[German]It seems that eBay performs a port scan on the clients of its visitors as soon as they access the website ebay.com in their browser. Here are a few information I collected so far.
Advertising
The topic has been popping up on Twitter by various people for several hours now. Here is a tweet from a user.
Yep. eBay "scans" your computer using browser websockets after you login, looking for specific ports.
I see ports typically used by RDP, VNC, remote access/control. 14 were probed.They'll probably say it's for *my* safety.
Not cool, eBay. Not cool. pic.twitter.com/BJQlxmkqbS— B:\a.zza (@mcbazza) May 24, 2020
Further details will be disclosed in follow-up tweets. Jack Rhysider has also noticed this in the Edge Browser, as he explains in the following tweet.
If this had conducted a full port scan on my internal network and reported the results to eBay, is that illegal? This is not portscanning the internet, it's port scanning my computer, which is behind a firewall in my home. Is that illegal? Probably not but it's at the line.
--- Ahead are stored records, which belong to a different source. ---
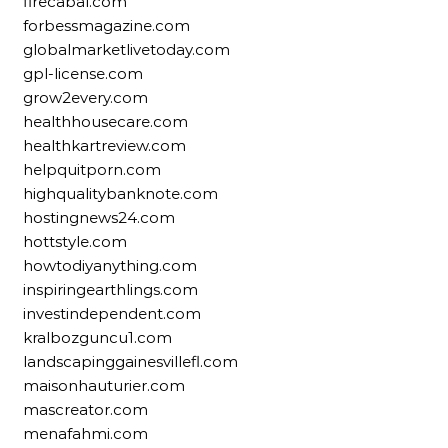
firecabal.com
forbessmagazine.com
globalmarketlivetoday.com
gpl-license.com
grow2every.com
healthhousecare.com
healthkartreview.com
helpquitporn.com
highqualitybanknote.com
hostingnews24.com
hottstyle.com
howtodiyanything.com
inspiringearthlings.com
investindependent.com
kralbozguncu1.com
landscapinggainesvillefl.com
maisonhauturier.com
mascreator.com
menafahmi.com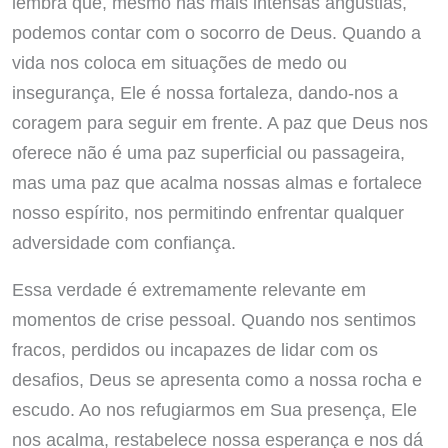
lembra que, mesmo nas mais intensas angústias,
podemos contar com o socorro de Deus. Quando a
vida nos coloca em situações de medo ou
insegurança, Ele é nossa fortaleza, dando-nos a
coragem para seguir em frente. A paz que Deus nos
oferece não é uma paz superficial ou passageira,
mas uma paz que acalma nossas almas e fortalece
nosso espírito, nos permitindo enfrentar qualquer
adversidade com confiança.
Essa verdade é extremamente relevante em
momentos de crise pessoal. Quando nos sentimos
fracos, perdidos ou incapazes de lidar com os
desafios, Deus se apresenta como a nossa rocha e
escudo. Ao nos refugiarmos em Sua presença, Ele
nos acalma, restabelece nossa esperança e nos dá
2/5— Jack Rhysider (@JackRhysider) May 24, 2020
Although he uses a firewall, a PortScan is performed locally in the browser and the result is sent to eBay. Rhysider continues to discuss the case, that he doesn't find funny, on Twitter. Nobody really has a real explanation for this till yet.
Advertising
eBay port scans visitors' computers for remote support tools – @LawrenceAbramshttps://t.co/Lo5q5Vr6Rc
— BleepingComputer (@BleepinComputer) May 24, 2020
Bleeping Computer covered that topic up and published it in the article linked in the above tweet.
All of these ports are related to remote support/remote access applications that allow you to take over a computer. There was only one port, 63333, that we could not identify. pic.twitter.com/3pRMirgn5P
— BleepingComputer (@BleepinComputer) May 24, 2020
Lawrence Abrams suspects that compromised computers are to be detected by this scan. Details can be found in the linked Bleeping Computer article.